Don't you love a good nap?
Just stealing away that small block of time to curl up on your couch for that sweet moment of escape. It's one of my favorite things, but something I took for granted before I began experiencing homelessness as a teenager. The ability to take a nap is only reserved for stability and sureness, something you can't find when you're carrying everything you own in your book bag and carefully counting the amount of time you're allowed to sit in any given place before being asked to leave.
I grew up in Atlanta, Georgia, bouncing from house to house with a loving, close-knit family as we struggled to find stability in our finances. But when my mom temporarily lost herself to mania and when that mania chose me as its primary scapegoat through both emotional and physical abuse, I fled for my safety. I had come to the conclusion that homelessness was safer for me than being at home. I was 16.
During my homelessness, I joined Atlanta's 3,300 homeless youth in feeling uncared for, left out and invisible each night. There wasn't and still is not any place for a homeless minor to walk off the street to access a bed. I realized that most people thought of homelessness as some kind of lazy, drug-induced squalor and inconvenience, but that didn't represent my book bag full of clothes and schoolbooks, or my A+ grade point average. I would sit on my favorite bench downtown and watch as the hours passed by until I could sneak in a few hours of sleep on couches, in cars, in buildings or in storage units. I, like thousands of other homeless youth, disappeared into the shadows of the city while the whole world kept spinning as if nothing at all had gone terribly wrong. The invisibility alone almost completely broke my spirit.
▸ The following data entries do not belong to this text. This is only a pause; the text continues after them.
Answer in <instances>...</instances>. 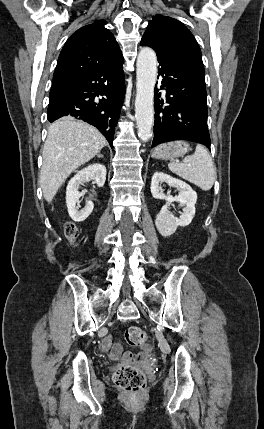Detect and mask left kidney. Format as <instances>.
Segmentation results:
<instances>
[{"mask_svg": "<svg viewBox=\"0 0 264 429\" xmlns=\"http://www.w3.org/2000/svg\"><path fill=\"white\" fill-rule=\"evenodd\" d=\"M161 182L176 188L179 191L178 196L165 195L159 187ZM151 193L155 199L166 200V205L161 208L155 220L156 228L162 236H170L175 233L178 226L184 227L191 223L195 215L197 193L190 185L163 172H155L151 181ZM174 201L184 206L179 217L169 210V204Z\"/></svg>", "mask_w": 264, "mask_h": 429, "instance_id": "left-kidney-1", "label": "left kidney"}]
</instances>
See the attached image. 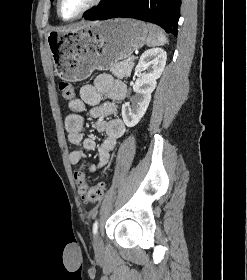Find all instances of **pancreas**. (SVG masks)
Instances as JSON below:
<instances>
[{"label": "pancreas", "mask_w": 247, "mask_h": 280, "mask_svg": "<svg viewBox=\"0 0 247 280\" xmlns=\"http://www.w3.org/2000/svg\"><path fill=\"white\" fill-rule=\"evenodd\" d=\"M133 66V61H121L118 62L114 66V68L111 69V72L114 76L118 78L128 77L131 74Z\"/></svg>", "instance_id": "cf45deb5"}]
</instances>
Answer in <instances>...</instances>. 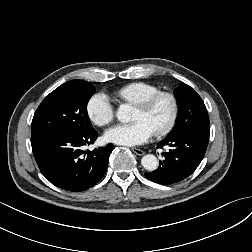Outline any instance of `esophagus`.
Wrapping results in <instances>:
<instances>
[{"instance_id": "esophagus-1", "label": "esophagus", "mask_w": 252, "mask_h": 252, "mask_svg": "<svg viewBox=\"0 0 252 252\" xmlns=\"http://www.w3.org/2000/svg\"><path fill=\"white\" fill-rule=\"evenodd\" d=\"M132 151H133L136 155H138V156H142V155H144V151H143V150H141V149H138V148H132Z\"/></svg>"}]
</instances>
But when I had nothing else, I had the arts, something that didn't demand material wealth from me in exchange for refuge. A few hours of singing, writing poetry or saving up enough money to disappear into another world at a play kept me going and jolting me back to life when I felt at my lowest. I would go to church services on Wednesday evenings and, desperate for the relief the arts gave me, I would go a few hours early, slip downstairs and into a part of the world where the only thing that mattered was whether or not I could hit the right note in the song I was perfecting that week. I would sing for hours. It gave me so much strength to give myself permission to just block it all out and sing.
Five years later, I started my organization, ChopArt, which is a multidisciplinary arts organization for homeless minors. ChopArt uses the arts as a tool for trauma recovery by taking what we know about building community and restoring dignity and applying that to the creative process. ChopArt is headquartered in Atlanta, Georgia, with additional programs in Hyderabad, India, and Accra, Ghana, and since our start in 2010, we've served over 40,000 teens worldwide. Our teens take refuge in the transformative elements of the arts, and they depend on the safe space ChopArt provides for them to do that. An often invisible population uses the arts to step into their light, but that journey out of invisibility is not an easy one.
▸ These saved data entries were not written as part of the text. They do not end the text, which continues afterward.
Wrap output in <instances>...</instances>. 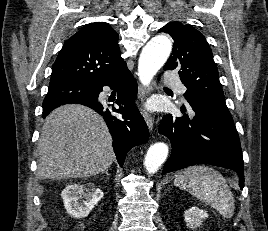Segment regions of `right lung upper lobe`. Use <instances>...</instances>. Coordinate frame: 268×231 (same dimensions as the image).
<instances>
[{"instance_id": "right-lung-upper-lobe-1", "label": "right lung upper lobe", "mask_w": 268, "mask_h": 231, "mask_svg": "<svg viewBox=\"0 0 268 231\" xmlns=\"http://www.w3.org/2000/svg\"><path fill=\"white\" fill-rule=\"evenodd\" d=\"M118 34L105 22L89 24L63 45L52 67L50 84L94 86L126 64L120 55ZM65 103H43V109Z\"/></svg>"}]
</instances>
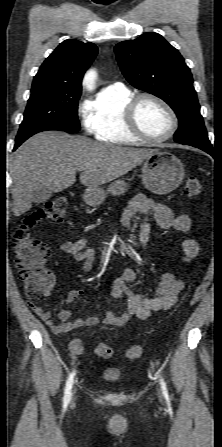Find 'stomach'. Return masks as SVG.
<instances>
[{
    "label": "stomach",
    "mask_w": 222,
    "mask_h": 447,
    "mask_svg": "<svg viewBox=\"0 0 222 447\" xmlns=\"http://www.w3.org/2000/svg\"><path fill=\"white\" fill-rule=\"evenodd\" d=\"M142 180L145 187L155 194H167L175 190L184 178V166L171 153L155 150L142 163ZM124 180L113 182L108 191L99 187H88L83 195L84 201L90 206H99L108 193L121 195L126 189Z\"/></svg>",
    "instance_id": "0dacf381"
}]
</instances>
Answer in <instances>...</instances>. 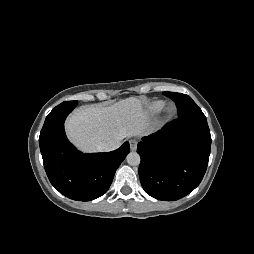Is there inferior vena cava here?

We have a sibling pair, Jeremy and Kelly, who have been with our program for over three years. They come to the ChopArt classes every Wednesday evening. But about a year ago, Jeremy and Kelly witnessed their mom seize and die right in front of them. They watched as the paramedics failed to revive her. They cried as their father signed over temporary custody to their ChopArt mentor, Erin, without even allowing them to take an extra pair of clothes on their way out. This series of events broke my heart, but Jeremy and Kelly's faith and resolve in ChopArt is what keeps me grounded in this work. Kelly calling Erin in her lowest moment, knowing that Erin would do whatever she could to make them feel loved and cared for, is proof to me that by using the arts as the entry point, we can heal and build our homeless youth population.
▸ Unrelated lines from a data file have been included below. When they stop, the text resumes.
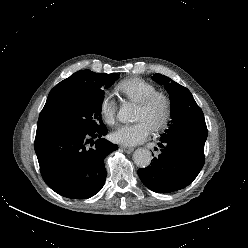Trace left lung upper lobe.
Instances as JSON below:
<instances>
[{
	"label": "left lung upper lobe",
	"mask_w": 248,
	"mask_h": 248,
	"mask_svg": "<svg viewBox=\"0 0 248 248\" xmlns=\"http://www.w3.org/2000/svg\"><path fill=\"white\" fill-rule=\"evenodd\" d=\"M152 79L165 87L172 101V118L160 140L183 137L204 145L207 126L203 112L190 91L161 74H155Z\"/></svg>",
	"instance_id": "5c2ea615"
}]
</instances>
And we continue to build. We build with Devin, who became homeless with his family when his mom had to choose between medical bills or the rent. He discovered his love of painting through ChopArt. We build with Liz, who has been on the streets most of her teenage years but turns to music to return to herself when her traumas feel too heavy for her young shoulders. We build for Maria, who uses poetry to heal after her grandfather died in the van she's living in with the rest of her family.
And so to the youth out there experiencing homelessness, let me tell you, you have the power to build within you. You have a voice through the arts that doesn't judge what you've been through. So never stop fighting to stand in your light because even in your darkest times, we see you.